**ACTIVITY:** Check each line of the material for the string "search", and copy the lines that have it.
- - - - -
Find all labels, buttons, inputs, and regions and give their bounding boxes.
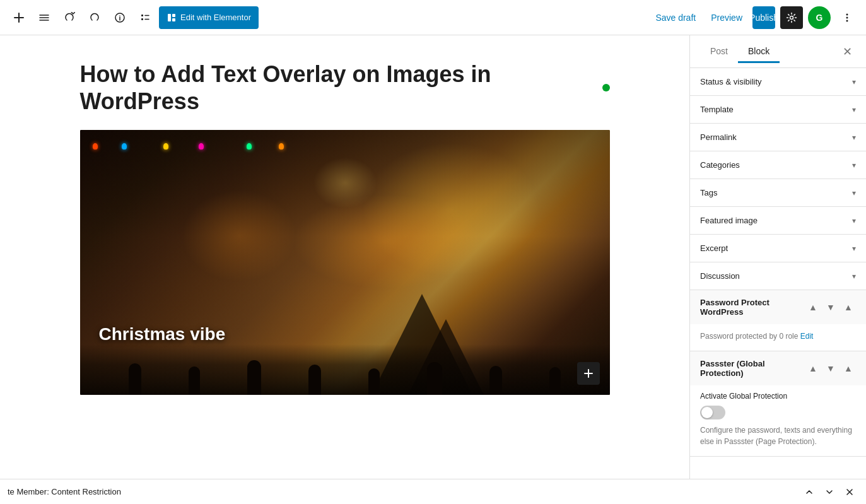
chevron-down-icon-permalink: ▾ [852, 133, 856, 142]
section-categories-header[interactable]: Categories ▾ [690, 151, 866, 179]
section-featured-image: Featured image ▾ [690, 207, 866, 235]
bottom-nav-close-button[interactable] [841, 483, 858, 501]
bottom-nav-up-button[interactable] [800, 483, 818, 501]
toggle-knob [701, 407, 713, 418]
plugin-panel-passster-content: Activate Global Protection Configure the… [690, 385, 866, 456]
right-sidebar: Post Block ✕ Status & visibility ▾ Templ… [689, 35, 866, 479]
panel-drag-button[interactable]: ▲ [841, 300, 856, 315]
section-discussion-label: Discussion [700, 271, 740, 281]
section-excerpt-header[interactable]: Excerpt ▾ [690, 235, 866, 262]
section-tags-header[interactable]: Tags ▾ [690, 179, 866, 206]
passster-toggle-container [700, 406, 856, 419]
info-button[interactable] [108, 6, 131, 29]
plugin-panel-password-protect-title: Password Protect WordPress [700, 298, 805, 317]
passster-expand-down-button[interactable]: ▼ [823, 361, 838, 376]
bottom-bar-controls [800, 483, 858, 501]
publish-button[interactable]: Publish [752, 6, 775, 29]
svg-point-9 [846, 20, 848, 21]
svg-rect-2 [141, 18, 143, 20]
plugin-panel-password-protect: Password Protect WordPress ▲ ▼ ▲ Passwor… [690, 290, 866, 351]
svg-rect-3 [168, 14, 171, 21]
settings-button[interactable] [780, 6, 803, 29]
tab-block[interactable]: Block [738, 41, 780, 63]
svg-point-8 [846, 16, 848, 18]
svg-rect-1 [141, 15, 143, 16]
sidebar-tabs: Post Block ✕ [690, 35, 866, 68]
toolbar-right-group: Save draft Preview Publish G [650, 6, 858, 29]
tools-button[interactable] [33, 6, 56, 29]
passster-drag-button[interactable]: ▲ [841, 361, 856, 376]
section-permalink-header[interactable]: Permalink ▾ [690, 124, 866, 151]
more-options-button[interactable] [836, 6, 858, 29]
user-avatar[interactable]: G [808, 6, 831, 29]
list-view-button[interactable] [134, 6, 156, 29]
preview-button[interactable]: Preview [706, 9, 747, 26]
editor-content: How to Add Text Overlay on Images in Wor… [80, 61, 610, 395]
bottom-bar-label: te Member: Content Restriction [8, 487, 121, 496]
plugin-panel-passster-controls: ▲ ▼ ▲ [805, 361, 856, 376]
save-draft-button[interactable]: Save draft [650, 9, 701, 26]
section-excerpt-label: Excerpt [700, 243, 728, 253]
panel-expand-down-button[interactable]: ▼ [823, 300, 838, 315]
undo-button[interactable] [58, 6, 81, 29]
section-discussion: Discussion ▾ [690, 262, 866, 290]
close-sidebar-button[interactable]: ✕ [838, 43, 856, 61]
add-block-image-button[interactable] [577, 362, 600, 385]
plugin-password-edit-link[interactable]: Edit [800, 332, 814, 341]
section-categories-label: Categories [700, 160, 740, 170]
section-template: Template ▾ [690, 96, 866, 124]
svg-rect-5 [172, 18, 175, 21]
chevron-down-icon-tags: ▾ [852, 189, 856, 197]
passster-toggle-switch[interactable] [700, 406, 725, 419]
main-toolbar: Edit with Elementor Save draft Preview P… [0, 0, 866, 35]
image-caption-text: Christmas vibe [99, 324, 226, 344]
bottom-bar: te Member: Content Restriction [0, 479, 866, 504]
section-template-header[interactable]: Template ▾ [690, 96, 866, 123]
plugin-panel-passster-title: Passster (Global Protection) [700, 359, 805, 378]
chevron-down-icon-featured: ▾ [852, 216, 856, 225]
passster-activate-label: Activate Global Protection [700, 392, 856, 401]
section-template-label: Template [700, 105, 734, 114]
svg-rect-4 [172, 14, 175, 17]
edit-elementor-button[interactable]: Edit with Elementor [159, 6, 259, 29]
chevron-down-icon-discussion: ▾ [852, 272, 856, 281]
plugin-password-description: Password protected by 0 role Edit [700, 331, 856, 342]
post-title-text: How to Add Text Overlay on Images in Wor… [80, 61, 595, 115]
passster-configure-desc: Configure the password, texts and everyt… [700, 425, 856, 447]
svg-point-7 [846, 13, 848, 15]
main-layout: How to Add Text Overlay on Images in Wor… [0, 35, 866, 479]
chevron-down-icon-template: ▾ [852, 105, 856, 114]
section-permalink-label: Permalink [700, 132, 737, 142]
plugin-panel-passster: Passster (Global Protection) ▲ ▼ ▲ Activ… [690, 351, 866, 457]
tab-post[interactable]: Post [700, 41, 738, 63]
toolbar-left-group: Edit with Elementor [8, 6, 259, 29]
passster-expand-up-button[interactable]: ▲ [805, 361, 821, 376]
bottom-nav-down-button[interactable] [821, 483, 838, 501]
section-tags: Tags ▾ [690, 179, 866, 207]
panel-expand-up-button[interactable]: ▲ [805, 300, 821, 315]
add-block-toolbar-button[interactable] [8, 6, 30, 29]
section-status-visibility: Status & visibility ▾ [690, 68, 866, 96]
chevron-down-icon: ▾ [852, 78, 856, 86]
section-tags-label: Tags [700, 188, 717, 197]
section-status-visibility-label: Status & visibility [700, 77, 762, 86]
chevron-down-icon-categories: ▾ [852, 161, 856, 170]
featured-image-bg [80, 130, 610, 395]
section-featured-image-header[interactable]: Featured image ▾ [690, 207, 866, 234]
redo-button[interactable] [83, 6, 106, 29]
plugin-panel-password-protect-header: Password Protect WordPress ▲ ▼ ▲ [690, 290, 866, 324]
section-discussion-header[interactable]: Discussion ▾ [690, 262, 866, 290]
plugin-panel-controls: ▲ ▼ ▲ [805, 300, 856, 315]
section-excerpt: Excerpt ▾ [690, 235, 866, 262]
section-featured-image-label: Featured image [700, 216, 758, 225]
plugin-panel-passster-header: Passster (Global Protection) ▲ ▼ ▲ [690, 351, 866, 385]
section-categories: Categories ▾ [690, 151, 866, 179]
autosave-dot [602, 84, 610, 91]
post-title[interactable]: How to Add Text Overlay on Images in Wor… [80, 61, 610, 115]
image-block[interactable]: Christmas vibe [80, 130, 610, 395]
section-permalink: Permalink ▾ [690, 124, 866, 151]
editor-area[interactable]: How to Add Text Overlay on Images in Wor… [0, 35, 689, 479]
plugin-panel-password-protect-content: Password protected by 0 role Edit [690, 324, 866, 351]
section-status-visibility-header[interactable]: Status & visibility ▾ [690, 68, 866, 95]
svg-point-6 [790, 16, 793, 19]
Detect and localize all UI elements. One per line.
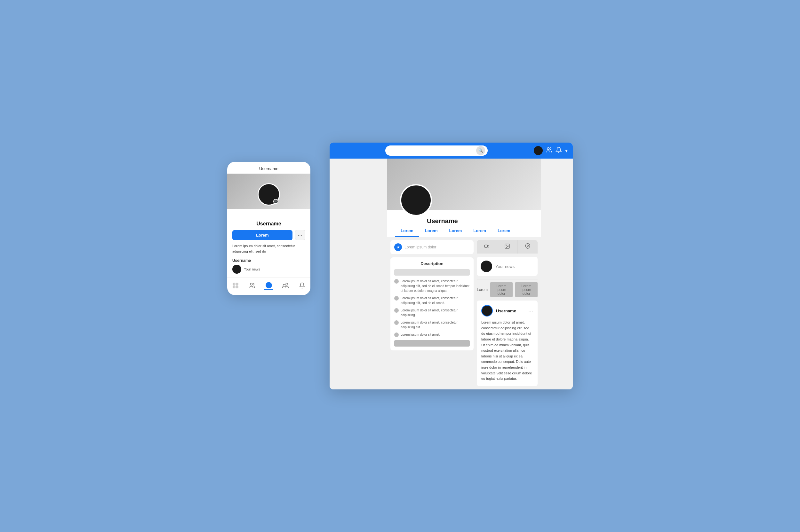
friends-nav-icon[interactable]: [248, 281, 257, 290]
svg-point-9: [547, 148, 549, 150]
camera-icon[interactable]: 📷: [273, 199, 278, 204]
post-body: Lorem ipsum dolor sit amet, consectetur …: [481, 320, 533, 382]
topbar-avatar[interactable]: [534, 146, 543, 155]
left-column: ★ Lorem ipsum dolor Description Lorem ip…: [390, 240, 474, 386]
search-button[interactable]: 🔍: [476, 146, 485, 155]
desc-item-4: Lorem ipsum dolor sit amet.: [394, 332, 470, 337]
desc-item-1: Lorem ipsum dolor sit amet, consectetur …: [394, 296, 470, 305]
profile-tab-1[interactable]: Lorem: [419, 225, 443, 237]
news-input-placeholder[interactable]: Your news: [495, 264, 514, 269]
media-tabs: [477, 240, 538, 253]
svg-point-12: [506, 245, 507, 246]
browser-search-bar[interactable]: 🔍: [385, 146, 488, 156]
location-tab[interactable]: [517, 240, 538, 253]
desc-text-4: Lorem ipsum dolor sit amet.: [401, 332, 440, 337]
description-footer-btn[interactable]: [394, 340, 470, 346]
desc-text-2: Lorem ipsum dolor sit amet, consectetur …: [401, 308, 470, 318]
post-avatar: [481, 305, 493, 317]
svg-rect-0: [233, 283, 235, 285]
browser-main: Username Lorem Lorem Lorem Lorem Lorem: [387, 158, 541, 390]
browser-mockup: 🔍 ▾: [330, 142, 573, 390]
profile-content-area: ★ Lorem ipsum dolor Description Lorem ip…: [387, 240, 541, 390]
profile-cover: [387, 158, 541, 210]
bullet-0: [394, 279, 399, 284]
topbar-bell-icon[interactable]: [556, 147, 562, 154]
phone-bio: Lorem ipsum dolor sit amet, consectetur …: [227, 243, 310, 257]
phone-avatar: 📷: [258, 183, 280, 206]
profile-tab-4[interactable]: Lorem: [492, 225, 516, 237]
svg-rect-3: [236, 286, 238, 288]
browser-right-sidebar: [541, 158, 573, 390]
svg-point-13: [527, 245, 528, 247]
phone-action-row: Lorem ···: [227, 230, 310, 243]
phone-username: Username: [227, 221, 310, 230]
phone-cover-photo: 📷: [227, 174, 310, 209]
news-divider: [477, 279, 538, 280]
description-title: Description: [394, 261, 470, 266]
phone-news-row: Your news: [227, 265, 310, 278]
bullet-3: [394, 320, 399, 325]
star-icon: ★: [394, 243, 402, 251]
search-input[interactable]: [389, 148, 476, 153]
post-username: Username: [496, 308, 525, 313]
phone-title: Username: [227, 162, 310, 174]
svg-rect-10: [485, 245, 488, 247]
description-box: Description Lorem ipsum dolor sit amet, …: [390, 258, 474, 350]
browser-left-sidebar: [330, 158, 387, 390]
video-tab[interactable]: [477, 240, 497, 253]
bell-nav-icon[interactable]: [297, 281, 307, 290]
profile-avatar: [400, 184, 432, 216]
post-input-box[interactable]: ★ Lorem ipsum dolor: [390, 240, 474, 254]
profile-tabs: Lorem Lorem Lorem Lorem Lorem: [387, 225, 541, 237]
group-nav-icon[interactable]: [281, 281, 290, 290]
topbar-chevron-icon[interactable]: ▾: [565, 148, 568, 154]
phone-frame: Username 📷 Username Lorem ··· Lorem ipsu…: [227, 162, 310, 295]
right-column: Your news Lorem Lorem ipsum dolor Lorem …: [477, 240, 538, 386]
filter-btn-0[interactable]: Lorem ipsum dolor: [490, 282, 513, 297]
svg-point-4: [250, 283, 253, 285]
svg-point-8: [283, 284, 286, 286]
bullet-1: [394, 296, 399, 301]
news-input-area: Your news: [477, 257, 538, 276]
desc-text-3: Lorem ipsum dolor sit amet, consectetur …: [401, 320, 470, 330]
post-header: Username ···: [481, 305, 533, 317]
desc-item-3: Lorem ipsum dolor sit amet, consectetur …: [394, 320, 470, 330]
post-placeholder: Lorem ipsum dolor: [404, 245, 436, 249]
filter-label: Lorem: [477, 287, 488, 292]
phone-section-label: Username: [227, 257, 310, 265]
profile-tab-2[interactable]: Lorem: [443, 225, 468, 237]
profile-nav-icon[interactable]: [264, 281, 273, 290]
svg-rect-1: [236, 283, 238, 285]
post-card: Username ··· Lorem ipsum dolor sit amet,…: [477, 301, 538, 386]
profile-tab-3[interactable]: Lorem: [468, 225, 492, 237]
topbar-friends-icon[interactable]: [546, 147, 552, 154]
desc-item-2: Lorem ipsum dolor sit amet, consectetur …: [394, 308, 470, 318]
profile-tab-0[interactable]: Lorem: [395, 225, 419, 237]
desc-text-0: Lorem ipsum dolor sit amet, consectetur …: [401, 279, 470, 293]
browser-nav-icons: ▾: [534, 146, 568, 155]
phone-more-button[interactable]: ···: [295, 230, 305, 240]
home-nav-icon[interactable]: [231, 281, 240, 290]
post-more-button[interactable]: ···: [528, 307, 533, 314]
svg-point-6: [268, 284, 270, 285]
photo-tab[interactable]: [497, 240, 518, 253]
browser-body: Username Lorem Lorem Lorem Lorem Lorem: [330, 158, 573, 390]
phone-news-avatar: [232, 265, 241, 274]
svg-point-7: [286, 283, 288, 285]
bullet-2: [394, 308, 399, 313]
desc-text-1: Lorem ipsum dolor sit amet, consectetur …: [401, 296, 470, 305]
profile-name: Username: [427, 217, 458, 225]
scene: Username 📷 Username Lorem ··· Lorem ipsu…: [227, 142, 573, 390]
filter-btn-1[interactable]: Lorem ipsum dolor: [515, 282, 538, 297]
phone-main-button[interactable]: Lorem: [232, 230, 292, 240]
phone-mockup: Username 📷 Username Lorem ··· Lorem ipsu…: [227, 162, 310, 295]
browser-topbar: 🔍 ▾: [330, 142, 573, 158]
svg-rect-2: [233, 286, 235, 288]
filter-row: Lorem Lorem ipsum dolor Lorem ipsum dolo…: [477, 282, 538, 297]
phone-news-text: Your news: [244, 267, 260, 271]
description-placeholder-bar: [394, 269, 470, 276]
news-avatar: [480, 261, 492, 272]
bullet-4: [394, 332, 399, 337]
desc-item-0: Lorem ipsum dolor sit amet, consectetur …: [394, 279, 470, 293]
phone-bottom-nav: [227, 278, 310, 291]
- - - - -
**SOLUTION TO THIS TASK:**
search-button[interactable]: 🔍: [476, 146, 485, 155]
browser-search-bar[interactable]: 🔍: [385, 146, 488, 156]
search-input[interactable]: [389, 148, 476, 153]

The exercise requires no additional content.